Methods: Records of 189 patients admitted to our institution from 1948 to 1988 were reviewed. Pathologic material was available for review in the 149 cases (79%) that comprise this report. Survival was calculated by the Kaplan-Meier method, with comparisons by log-rank analysis and significance defined as p less than 0.05.
Results: Ages ranged from 3 weeks to 86 years (median, 38 years); the ratio of male to female patients was 2:1. The initial complaint was mass or pain in 97% of the cases. Ninety sarcomas (60%) were high grade and 59 (40%) were low grade. Histologic types were as follows: desmoid tumor (n = 32, 21%); liposarcoma (n = 23, 15%); rhabdomyosarcoma (n = 18, 12%); fibrosarcoma (n = 17, 11%); embryonal rhabdomyosarcoma (n = 14, 9%); malignant peripheral nerve tumor (n = 13, 9%); malignant fibrous histiocytoma (n = 11, 7%); spindle cell sarcoma (n = 4, 3%); tenosynovial sarcoma (n = 3, 3%); hemangiopericytoma (n = 3, 3%); alveolar soft part sarcoma (n = 3, 3%); and other types (n = 12, 9%). Resection was the primary treatment in 140 cases (94%). Local recurrence developed in 27%. Metastases occurred in 52 (35%) of the cases (metachronous in 42, synchronous in 10) and were more common in patients with high-grade disease (46/90, 51%) than in those with low-grade disease (6/59, 10%). Overall 5-year survival was 66%. Five-year survival rate for those with high-grade sarcomas (49%) was significantly lower than that for low-grade sarcomas (90%, p less than 0.0001). Tumor size and age of patient were not prognostic.

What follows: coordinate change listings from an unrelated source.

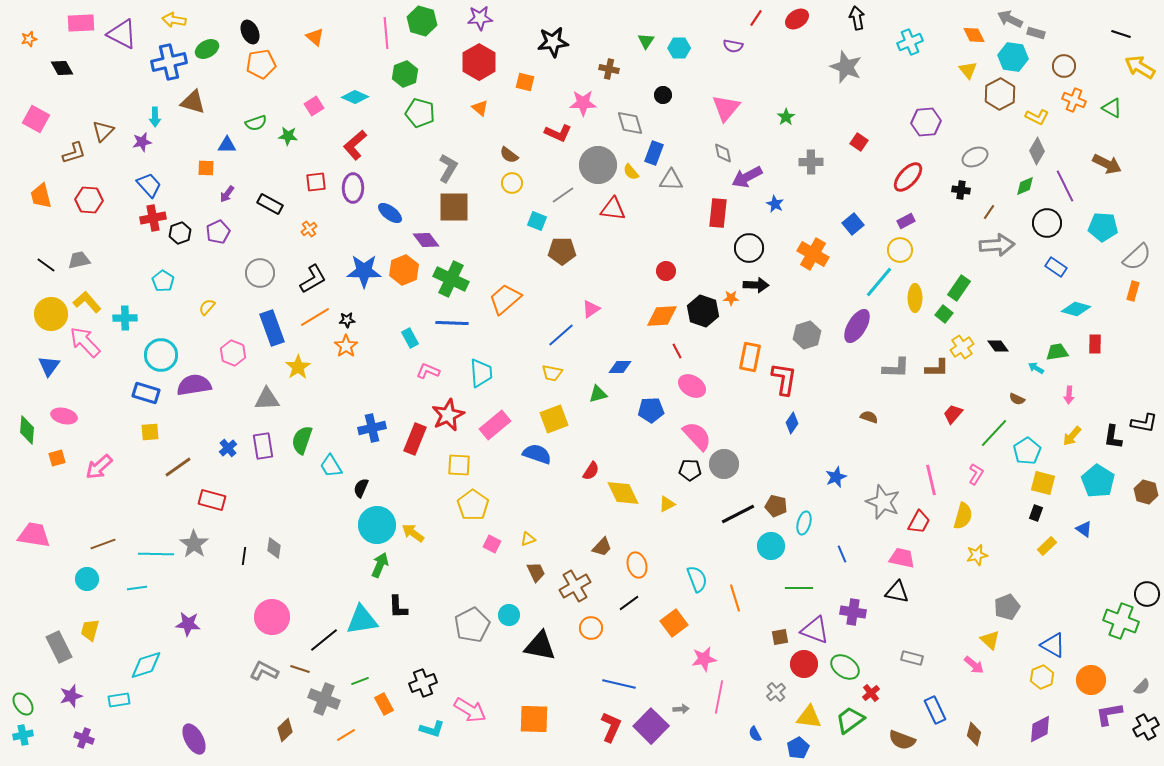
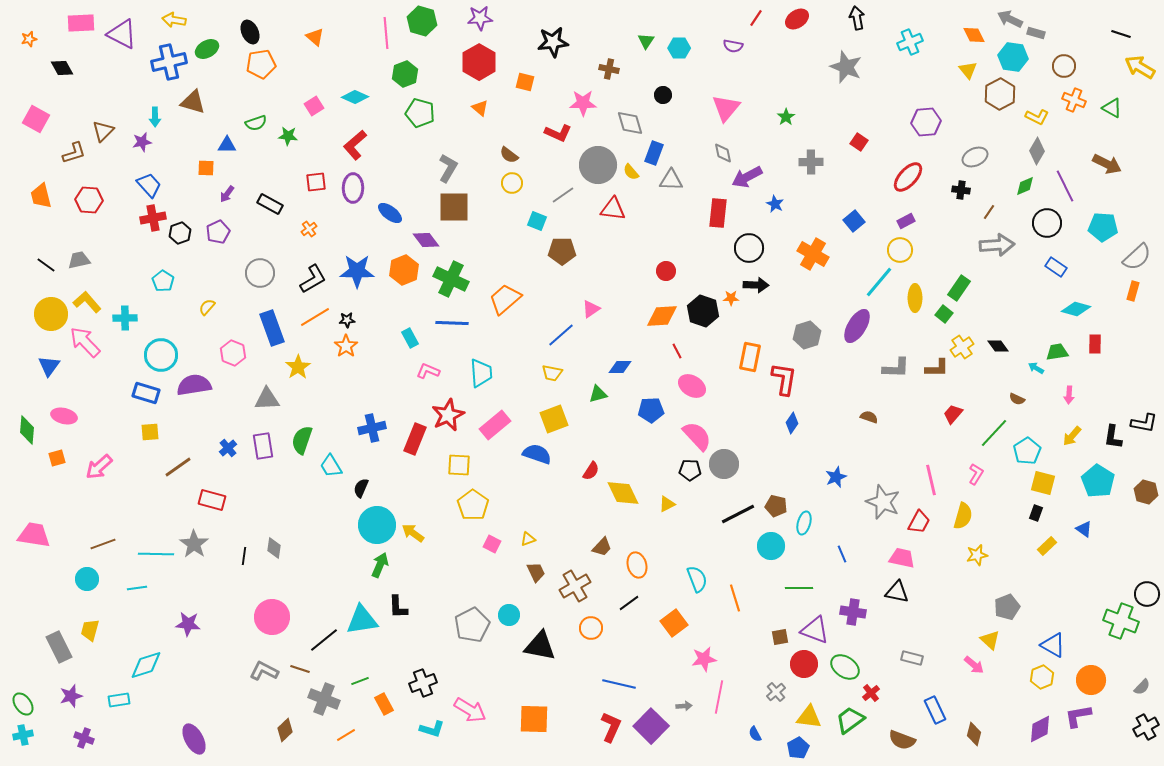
blue square at (853, 224): moved 1 px right, 3 px up
blue star at (364, 271): moved 7 px left
gray arrow at (681, 709): moved 3 px right, 3 px up
purple L-shape at (1109, 714): moved 31 px left, 2 px down
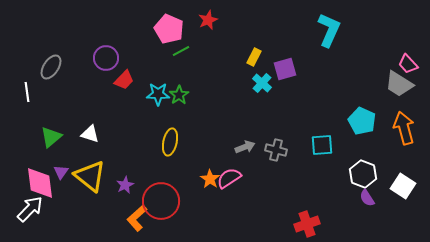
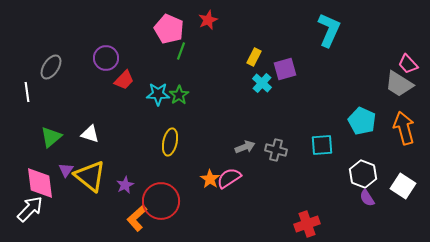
green line: rotated 42 degrees counterclockwise
purple triangle: moved 5 px right, 2 px up
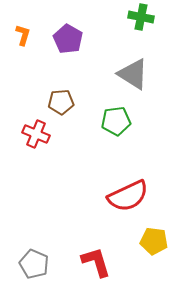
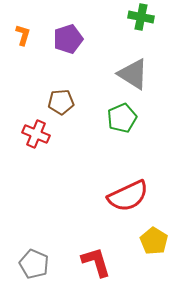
purple pentagon: rotated 24 degrees clockwise
green pentagon: moved 6 px right, 3 px up; rotated 16 degrees counterclockwise
yellow pentagon: rotated 24 degrees clockwise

Conclusions: Survival of patients with primary soft tissue sarcomas of the chest wall after resection is similar to that of patients with sarcomas of the extremities. Resection alone provides acceptable survival (90% at 5 years) for those with low-grade sarcomas, but adjuvant treatment should be considered for those with high-grade sarcomas.